Below are records with pictures. Transcribe exactly, and only, the lines from the line with "מנהלות ומנהלי קהילות וסייע בהקמת" to the line with "ALUNDA IBF CENTRUMPADEL", both ends included, but not the pictures.

── Records for this exercise ──

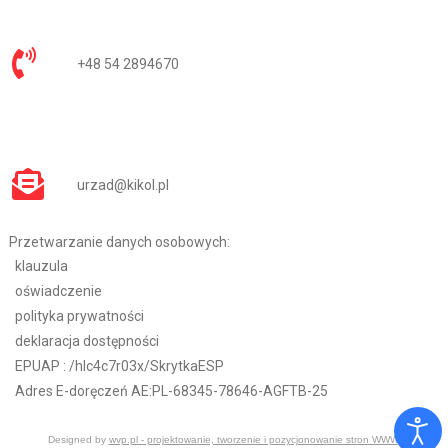
+48 54 2894670
urzad@kikol.pl
Przetwarzanie danych osobowych:
klauzula
oświadczenie
polityka prywatności
deklaracja dostępności
EPUAP :
/hlc4c7r03x/SkrytkaESP
Adres E-doręczeń AE:PL-68345-78646-AGFTB-25
Designed by
wvp.pl - projektowanie, tworzenie i pozycjonowanie stron WWW
.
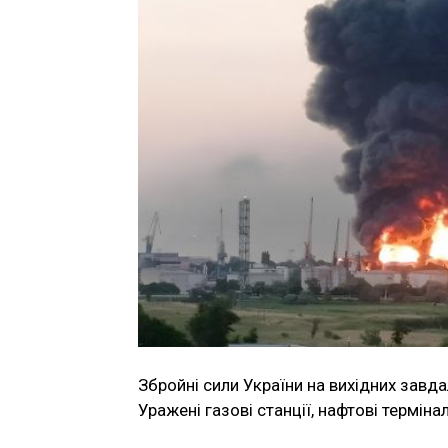
Збройні сили України на вихідних завд
Уражені газові станції, нафтові термінал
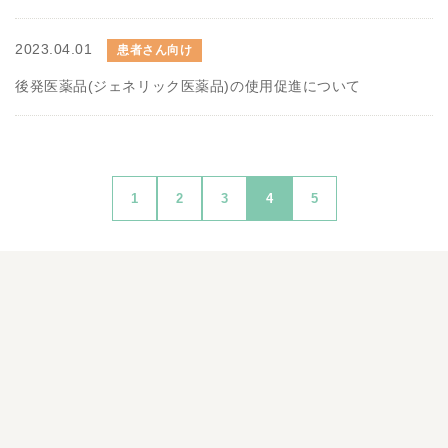
2023.04.01
患者さん向け
後発医薬品(ジェネリック医薬品)の使用促進について
1
2
3
4
5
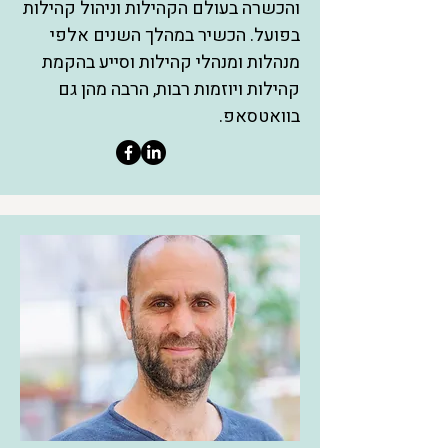
והכשרה בעולם הקהילות וניהול קהילות
בפועל. הכשיר במהלך השנים אלפי
מנהלות ומנהלי קהילות וסייע בהקמת
קהילות ויוזמות רבות, הרבה מהן גם
בוואטסאפ.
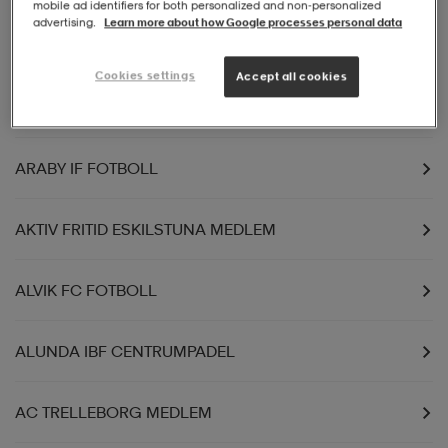
mobile ad identifiers for both personalized and non‑personalized
advertising.
Learn more about how Google processes personal data
ARGENTINSKA STOCKHOLM IF FOTBOLL
Cookies settings
Accept all cookies
AIK BOWLING BOWLING
ARABY IF FOTBOLL
AKTIV FRITID ESKILSTUNA MEDLEM
ALVIK FC FOTBOLL
ALUNDA IBF CENTRUMPADEL
AC TRELLEBORG MEDLEM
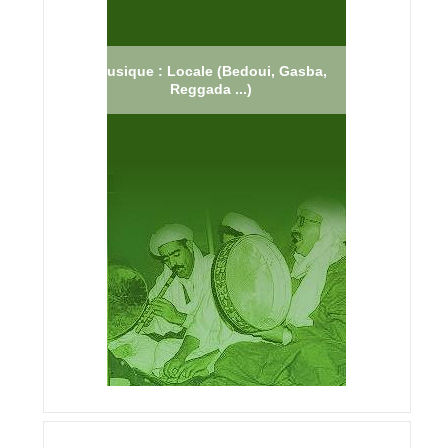
Musique : Locale (Bedoui, Gasba,
Reggada ...)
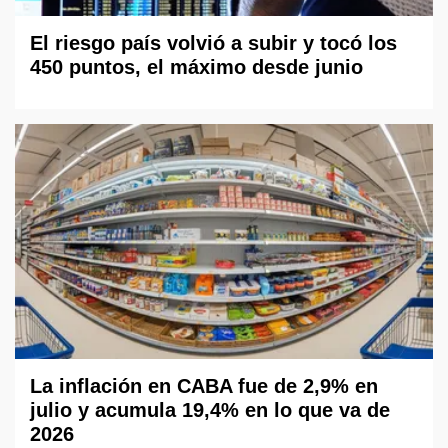
El riesgo país volvió a subir y tocó los
450 puntos, el máximo desde junio
La inflación en CABA fue de 2,9% en
julio y acumula 19,4% en lo que va de
2026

───

> _Exercise response_
מנהלות ומנהלי קהילות וסייע בהקמת
קהילות ויוזמות רבות, הרבה מהן גם
בוואטסאפ.
mobile ad identifiers for both personalized and non‑personalized
advertising.
Learn more about how Google processes personal data
ARGENTINSKA STOCKHOLM IF FOTBOLL
Cookies settings
Accept all cookies
AIK BOWLING BOWLING
ARABY IF FOTBOLL
AKTIV FRITID ESKILSTUNA MEDLEM
ALVIK FC FOTBOLL
ALUNDA IBF CENTRUMPADEL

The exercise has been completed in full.